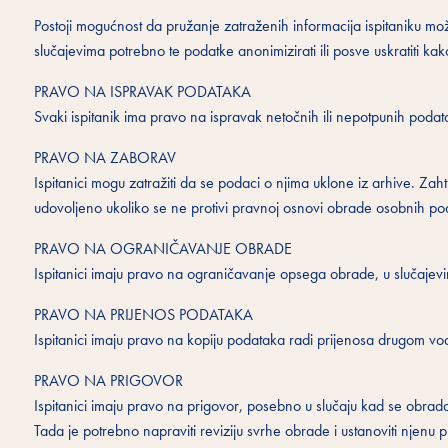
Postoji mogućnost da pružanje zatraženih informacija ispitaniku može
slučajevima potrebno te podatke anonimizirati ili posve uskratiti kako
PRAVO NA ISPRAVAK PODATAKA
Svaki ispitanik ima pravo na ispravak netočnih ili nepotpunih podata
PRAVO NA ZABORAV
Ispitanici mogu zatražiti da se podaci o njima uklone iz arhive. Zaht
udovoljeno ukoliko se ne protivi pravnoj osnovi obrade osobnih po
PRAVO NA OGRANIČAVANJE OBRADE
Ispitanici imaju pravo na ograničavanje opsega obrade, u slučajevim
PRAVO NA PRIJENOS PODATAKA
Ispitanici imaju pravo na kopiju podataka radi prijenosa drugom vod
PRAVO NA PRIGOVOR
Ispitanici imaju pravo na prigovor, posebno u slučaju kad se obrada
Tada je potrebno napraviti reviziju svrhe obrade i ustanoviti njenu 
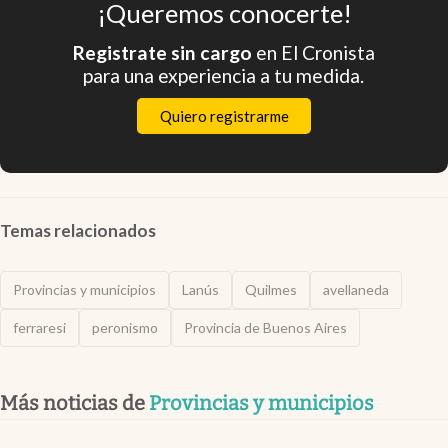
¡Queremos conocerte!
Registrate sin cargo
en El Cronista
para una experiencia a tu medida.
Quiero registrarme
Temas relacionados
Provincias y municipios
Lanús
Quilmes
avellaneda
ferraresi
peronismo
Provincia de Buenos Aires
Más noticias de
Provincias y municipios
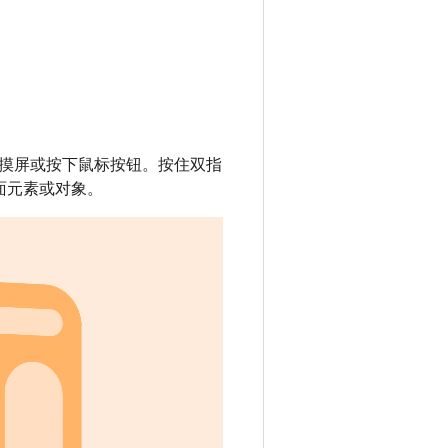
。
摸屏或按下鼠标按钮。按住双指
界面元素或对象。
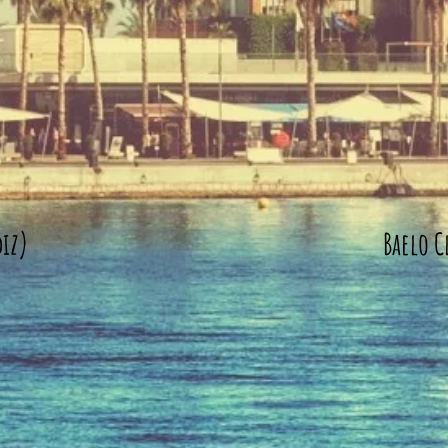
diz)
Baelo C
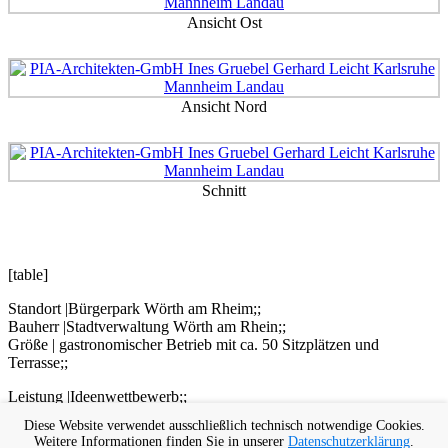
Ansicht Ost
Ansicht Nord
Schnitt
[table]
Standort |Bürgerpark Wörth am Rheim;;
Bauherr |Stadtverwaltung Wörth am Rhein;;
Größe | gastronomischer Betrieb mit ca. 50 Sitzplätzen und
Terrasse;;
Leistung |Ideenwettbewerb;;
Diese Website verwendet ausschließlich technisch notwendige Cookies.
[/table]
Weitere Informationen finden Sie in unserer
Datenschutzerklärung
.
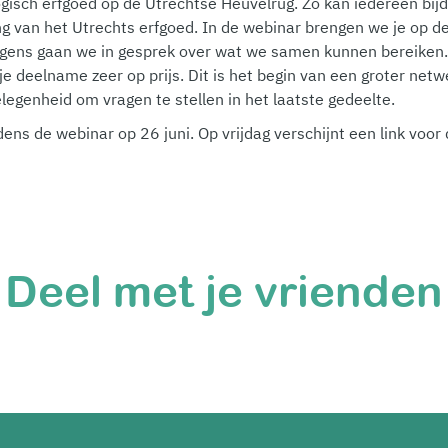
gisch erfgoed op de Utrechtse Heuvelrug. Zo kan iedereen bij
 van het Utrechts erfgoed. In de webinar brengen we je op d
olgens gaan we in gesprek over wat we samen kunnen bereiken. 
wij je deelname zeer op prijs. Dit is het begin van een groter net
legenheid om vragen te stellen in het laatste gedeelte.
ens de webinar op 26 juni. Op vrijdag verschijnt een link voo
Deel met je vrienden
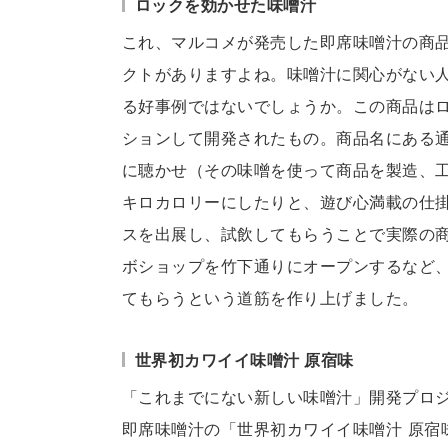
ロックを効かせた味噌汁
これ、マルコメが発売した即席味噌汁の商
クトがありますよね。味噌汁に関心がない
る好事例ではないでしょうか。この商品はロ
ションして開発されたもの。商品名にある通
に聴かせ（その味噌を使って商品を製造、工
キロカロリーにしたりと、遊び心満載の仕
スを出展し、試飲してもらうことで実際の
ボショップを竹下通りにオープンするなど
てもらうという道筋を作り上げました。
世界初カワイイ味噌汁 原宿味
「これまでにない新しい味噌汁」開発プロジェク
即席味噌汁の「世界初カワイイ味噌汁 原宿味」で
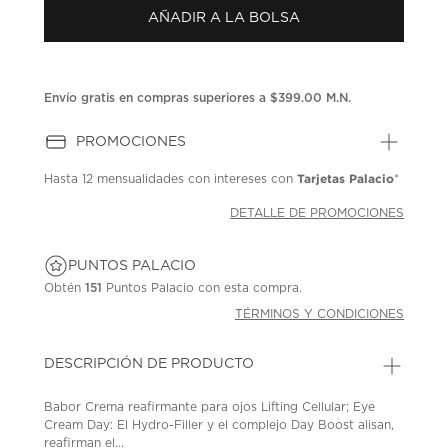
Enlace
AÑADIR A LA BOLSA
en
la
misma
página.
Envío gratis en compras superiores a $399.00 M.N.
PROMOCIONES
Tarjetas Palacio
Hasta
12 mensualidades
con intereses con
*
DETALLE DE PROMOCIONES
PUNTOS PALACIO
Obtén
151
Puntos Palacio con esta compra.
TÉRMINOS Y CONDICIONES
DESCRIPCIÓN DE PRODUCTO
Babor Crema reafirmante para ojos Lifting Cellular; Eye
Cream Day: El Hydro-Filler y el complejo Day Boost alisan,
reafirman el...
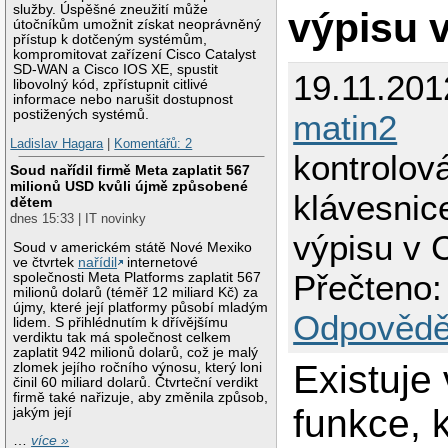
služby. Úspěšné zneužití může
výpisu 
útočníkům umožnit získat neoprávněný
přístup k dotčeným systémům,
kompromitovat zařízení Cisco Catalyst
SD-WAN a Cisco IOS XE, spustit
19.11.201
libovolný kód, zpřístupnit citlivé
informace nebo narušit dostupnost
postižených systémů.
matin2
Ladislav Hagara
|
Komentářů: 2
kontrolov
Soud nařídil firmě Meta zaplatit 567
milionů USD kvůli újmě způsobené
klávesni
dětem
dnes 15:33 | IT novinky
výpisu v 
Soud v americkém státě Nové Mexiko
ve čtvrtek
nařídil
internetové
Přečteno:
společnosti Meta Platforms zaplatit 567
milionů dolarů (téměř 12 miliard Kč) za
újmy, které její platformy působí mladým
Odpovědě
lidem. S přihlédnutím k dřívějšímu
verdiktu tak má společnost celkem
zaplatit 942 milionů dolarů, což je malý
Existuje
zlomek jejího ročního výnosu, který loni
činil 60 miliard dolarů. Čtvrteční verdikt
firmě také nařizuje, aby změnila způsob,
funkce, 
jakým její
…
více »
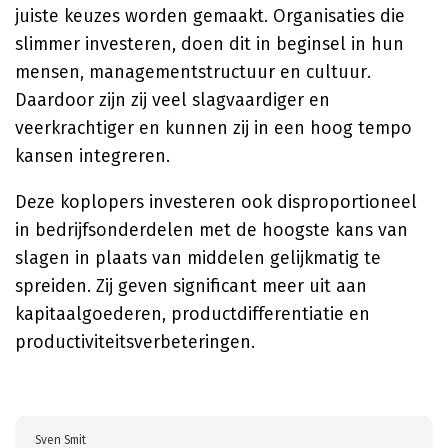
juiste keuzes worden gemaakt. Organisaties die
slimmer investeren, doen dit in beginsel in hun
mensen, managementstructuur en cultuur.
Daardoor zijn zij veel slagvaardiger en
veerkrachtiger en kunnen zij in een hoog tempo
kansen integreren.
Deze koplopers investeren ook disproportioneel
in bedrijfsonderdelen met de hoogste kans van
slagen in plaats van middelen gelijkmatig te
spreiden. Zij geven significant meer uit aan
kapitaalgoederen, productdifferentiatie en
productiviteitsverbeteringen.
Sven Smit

# Exercise instructions:
What is needed is a verbatim copy of every line in the records above from the one containing "milionů USD kvůli újmě způsobené" down to the one containing "činil 60 miliard dolarů. Čtvrteční verdikt", both included, and nothing more.

# Your solution:
milionů USD kvůli újmě způsobené
klávesni
dětem
dnes 15:33 | IT novinky
výpisu v 
Soud v americkém státě Nové Mexiko
ve čtvrtek
nařídil
internetové
Přečteno:
společnosti Meta Platforms zaplatit 567
milionů dolarů (téměř 12 miliard Kč) za
újmy, které její platformy působí mladým
Odpovědě
lidem. S přihlédnutím k dřívějšímu
verdiktu tak má společnost celkem
zaplatit 942 milionů dolarů, což je malý
Existuje
zlomek jejího ročního výnosu, který loni
činil 60 miliard dolarů. Čtvrteční verdikt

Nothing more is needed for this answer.